## Problem to solve
Each record below must be reproduced exactly as it reads, with its images omitted.

## Material shown
★ ★ ★ ★ ★ ★ ★

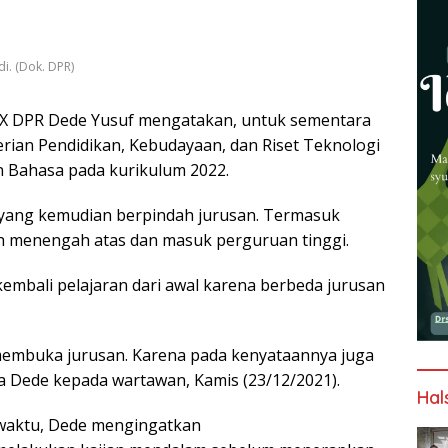
i. (Dok. DPR)
 X DPR Dede Yusuf mengatakan, untuk sementara
ian Pendidikan, Kebudayaan, dan Riset Teknologi
n Bahasa pada kurikulum 2022.
 yang kemudian berpindah jurusan. Termasuk
lah menengah atas dan masuk perguruan tinggi.
kembali pelajaran dari awal karena berbeda jurusan
embuka jurusan. Karena pada kenyataannya juga
a Dede kepada wartawan, Kamis (23/12/2021).
Hal
waktu, Dede mengingatkan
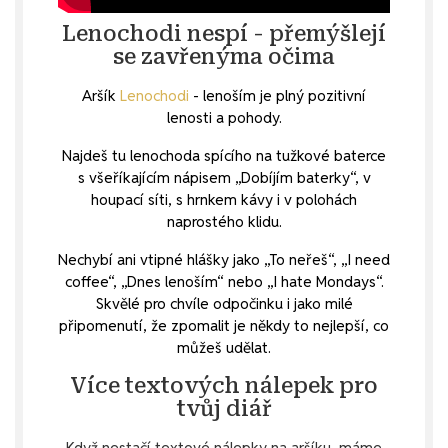
Lenochodi nespí - přemýšlejí
se zavřenýma očima
Aršík
Lenochodi
- lenoším je plný pozitivní
lenosti a pohody.
Najdeš tu lenochoda spícího na tužkové baterce
s všeříkajícím nápisem „Dobíjím baterky“, v
houpací síti, s hrnkem kávy i v polohách
naprostého klidu.
Nechybí ani vtipné hlášky jako „To neřeš“, „I need
coffee“, „Dnes lenoším“ nebo „I hate Mondays“.
Skvělé pro chvíle odpočinku i jako milé
připomenutí, že zpomalit je někdy to nejlepší, co
můžeš udělat.
Více textových nálepek pro
tvůj diář
Když nestačí textové nálepky na aršíku, máme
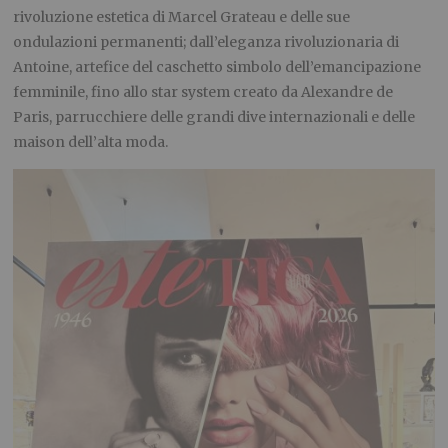
rivoluzione estetica di Marcel Grateau e delle sue
ondulazioni permanenti; dall’eleganza rivoluzionaria di
Antoine, artefice del caschetto simbolo dell’emancipazione
femminile, fino allo star system creato da Alexandre de
Paris, parrucchiere delle grandi dive internazionali e delle
maison dell’alta moda.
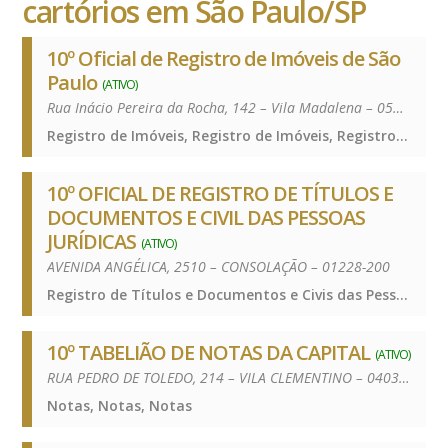
cartórios em São Paulo/SP
10º Oficial de Registro de Imóveis de São
Paulo
(ATIVO)
Rua Inácio Pereira da Rocha, 142 – Vila Madalena – 05432-010
Registro de Imóveis, Registro de Imóveis, Registro de Imóveis
10º OFICIAL DE REGISTRO DE TÍTULOS E
DOCUMENTOS E CIVIL DAS PESSOAS
JURÍDICAS
(ATIVO)
AVENIDA ANGÉLICA, 2510 – CONSOLAÇÃO – 01228-200
Registro de Títulos e Documentos e Civis das Pessoas Jurídicas, Registro de Títulos e Documentos e Civis das Pessoas Jurídicas, Registro de Títulos e Documentos e Civis das Pessoas Jurídicas
10º TABELIÃO DE NOTAS DA CAPITAL
(ATIVO)
RUA PEDRO DE TOLEDO, 214 – VILA CLEMENTINO – 04039-030
Notas, Notas, Notas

★ ★ ★ ★ ★ ★ ★

## Reply to the exercise
i. (Dok. DPR)
 X DPR Dede Yusuf mengatakan, untuk sementara
ian Pendidikan, Kebudayaan, dan Riset Teknologi
n Bahasa pada kurikulum 2022.
 yang kemudian berpindah jurusan. Termasuk
lah menengah atas dan masuk perguruan tinggi.
kembali pelajaran dari awal karena berbeda jurusan
embuka jurusan. Karena pada kenyataannya juga
a Dede kepada wartawan, Kamis (23/12/2021).
Hal
waktu, Dede mengingatkan
Lenochodi nespí - přemýšlejí
se zavřenýma očima
Aršík
Lenochodi
- lenoším je plný pozitivní
lenosti a pohody.
Najdeš tu lenochoda spícího na tužkové baterce
s všeříkajícím nápisem „Dobíjím baterky“, v
houpací síti, s hrnkem kávy i v polohách
naprostého klidu.
Nechybí ani vtipné hlášky jako „To neřeš“, „I need
coffee“, „Dnes lenoším“ nebo „I hate Mondays“.
Skvělé pro chvíle odpočinku i jako milé
připomenutí, že zpomalit je někdy to nejlepší, co
můžeš udělat.
Více textových nálepek pro
tvůj diář
Když nestačí textové nálepky na aršíku, máme
rivoluzione estetica di Marcel Grateau e delle sue
ondulazioni permanenti; dall’eleganza rivoluzionaria di
Antoine, artefice del caschetto simbolo dell’emancipazione
femminile, fino allo star system creato da Alexandre de
Paris, parrucchiere delle grandi dive internazionali e delle
maison dell’alta moda.
cartórios em São Paulo/SP
10º Oficial de Registro de Imóveis de São
Paulo
(ATIVO)
Rua Inácio Pereira da Rocha, 142 – Vila Madalena – 05432-010
Registro de Imóveis, Registro de Imóveis, Registro de Imóveis
10º OFICIAL DE REGISTRO DE TÍTULOS E
DOCUMENTOS E CIVIL DAS PESSOAS
JURÍDICAS
(ATIVO)
AVENIDA ANGÉLICA, 2510 – CONSOLAÇÃO – 01228-200
Registro de Títulos e Documentos e Civis das Pessoas Jurídicas, Registro de Títulos e Documentos e Civis das Pessoas Jurídicas, Registro de Títulos e Documentos e Civis das Pessoas Jurídicas
10º TABELIÃO DE NOTAS DA CAPITAL
(ATIVO)
RUA PEDRO DE TOLEDO, 214 – VILA CLEMENTINO – 04039-030
Notas, Notas, Notas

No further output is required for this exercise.